Take into account that the article clearly states that in China, dogs are considered food on a regular basis.

RunByDesign
08-01-2006, 08:52 PM
I agree that snatching a pet from the hands of an unwary owner and beating it to death, has a truamatizing effect, however.

Barry Ramey
08-01-2006, 08:56 PM
Geez, China uses up dogs like they use up oil.

L.A. BRONCOS FAN
08-01-2006, 10:01 PM
Do you personally boycott all Chinese products? Just wondering.

It's an awful "catch-22," isn't it?

Any American with even one patriotic bone in his body feels compelled to boycott Chinese-made goods, yet the fact that China can't really replace the American market for those goods is the only thing that keeps China buying our worthless treasury paper and, hence, propping up the house of cards that is our economy.

L.A. BRONCOS FAN
08-01-2006, 10:02 PM
I agree that snatching a pet from the hands of an unwary owner and beating it to death, has a truamatizing effect, however.
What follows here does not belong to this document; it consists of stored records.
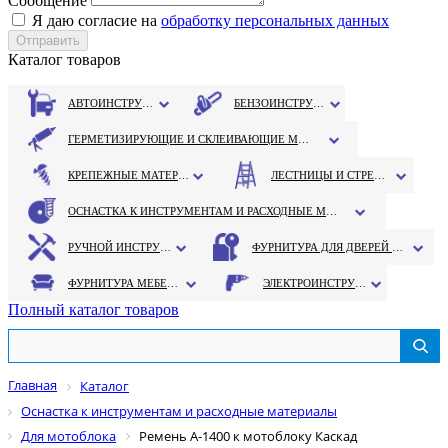
Сообщение
Я даю согласие на
обработку персональных данных
Каталог товаров
АВТОИНСТРУМЕНТ
БЕНЗОИНСТРУМЕНТ
ГЕРМЕТИЗИРУЮЩИЕ И СКЛЕИВАЮЩИЕ МАТЕРИАЛЫ
КРЕПЕЖНЫЕ МАТЕРИАЛЫ
ЛЕСТНИЦЫ И СТРЕМЯНКИ
ОСНАСТКА К ИНСТРУМЕНТАМ И РАСХОДНЫЕ МАТЕРИАЛЫ
РУЧНОЙ ИНСТРУМЕНТ
ФУРНИТУРА ДЛЯ ДВЕРЕЙ И ОКОН
ФУРНИТУРА МЕБЕЛЬНАЯ
ЭЛЕКТРОИНСТРУМЕНТ
Полный каталог товаров
Главная
Каталог
Оснастка к инструментам и расходные материалы
Для мотоблока
Ремень А-1400 к мотоблоку Каскад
Just think about the things they do with their unwanted (read: female) human children.

alkemical
08-01-2006, 10:07 PM
sweet n sour poodle

L.A. BRONCOS FAN
08-01-2006, 10:25 PM
sweet n sour poodle

:alghh:

Damn, that is SO wrong, dude. :D

alkemical
08-01-2006, 10:28 PM
teriaki terrier?

mosca
08-01-2006, 10:50 PM
It's an awful "catch-22," isn't it?

Any American with even one patriotic bone in his body feels compelled to boycott Chinese-made goods, yet the fact that China can't really replace the American market for those goods is the only thing that keeps China buying our worthless treasury paper and, hence, propping up the house of cards that is our economy.
Yep, it's a pretty complex system that the world economic system has grown into these days. Personally I would like to not buy any goods made in China, but to tell the truth, I probably can't afford it. Ballin' on a budget, ya know.

loborugger
08-02-2006, 05:52 AM
China's treatment of human beings concerns me far more than the treatment of dogs... however, their treatment of dogs gives an insight to their treatment of people.

SteveTensi13
08-02-2006, 09:08 AM
It's an awful "catch-22," isn't it?

Any American with even one patriotic bone in his body feels compelled to boycott Chinese-made goods, yet the fact that China can't really replace the American market for those goods is the only thing that keeps China buying our worthless treasury paper and, hence, propping up the house of cards that is our economy.

I see the "blame America first" crowd has chimed in. I bet LABF thinks GWB was in China clubbing them there puppies!!

Atlas
08-02-2006, 10:47 AM
I thought my beef and brocoli tasted funny the other day.